In that spirit, the chairman asked the president to define the mission more clearly. Under exceptional authorities, the military could “assist” state and local law enforcement, he said, but Blue governors and mayors were denying any need for federal assistance.
What rules of engagement did the president have in mind for use of force on Americans exercising First Amendment rights? The judge advocate general, the chairman said, would have to review the rules for compliance with military law.
Fed up, the president, played by a former GOP party leader, fired the chairman. Then another senior general, played by a retired four-star, pointed out that mobilizing every state’s National Guard would consume about half of all forces designated for foreign contingencies. Adversaries might seize the opportunity to do something dangerous.

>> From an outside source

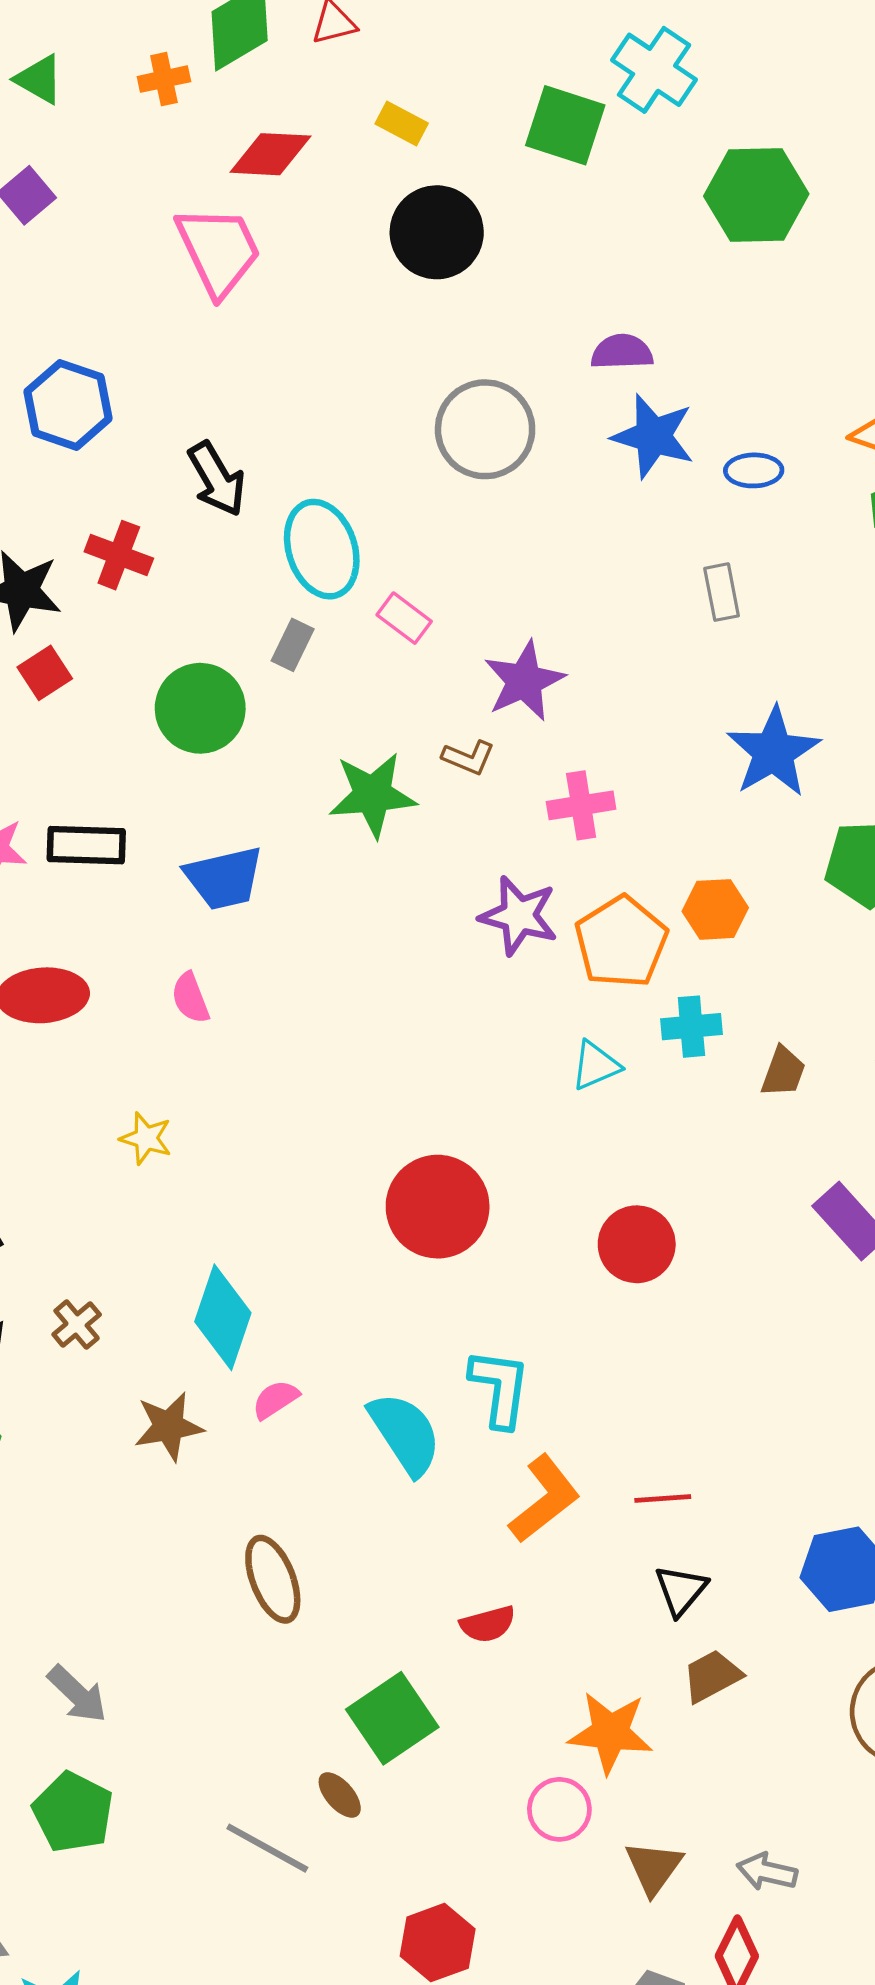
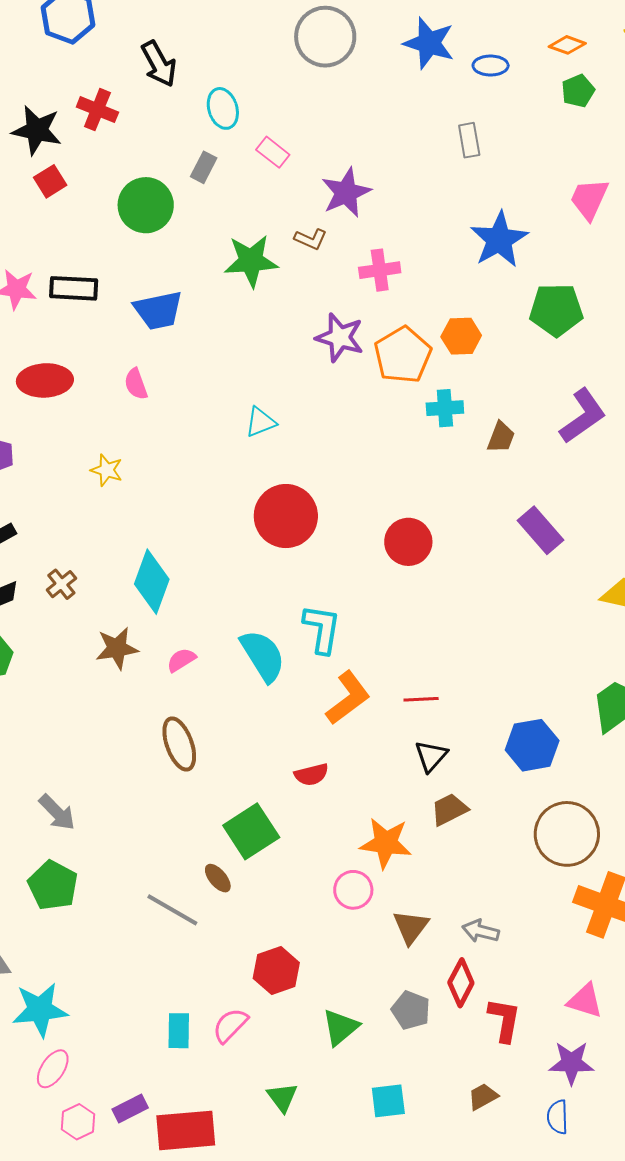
cyan ellipse: (322, 549) -> (223, 108), size x0.7
cyan triangle: (595, 1065) -> (261, 422), moved
pink semicircle: (275, 1399) -> (181, 660), moved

The president waved that point away, demanding that the general “restore law and order” in the cities and “defend the country against antifa.” The general tried to help him translate that language into an executable military order. The president cut in: “You’re fired, too.”
There were many more moves and countermoves around the room. Efforts to restrain the president’s worst impulses finally dissuaded him from a full, national call-up of the Guard. The defense secretary drafted orders that were not illegal on their face. The generals saluted.
Nothing came close to stopping the president from crushing demonstrations by force, but military leaders warded off talk of potentially lethal measures. (During protests outside the White House in 2020, according to former defense secretary Mark T. Esper, Trump asked, “Can’t you just shoot them? Just shoot them in the legs or something?”) When the soldiers arrived in our exercise, grass-roots organizers kept the protests peaceful. Faith leaders in clerical garb positioned themselves as shields. Pure good fortune warded off serious violence when the two sides met. Our game controller rolled a pair of 20-sided dice to represent unknown odds. Bloodshed, according to the dice, was largely averted. As any gambler knows, the next roll could have brought another outcome entirely.
In two of our five games, Red overwhelmed Blue with an “everything, everywhere” battle plan on many fronts at once.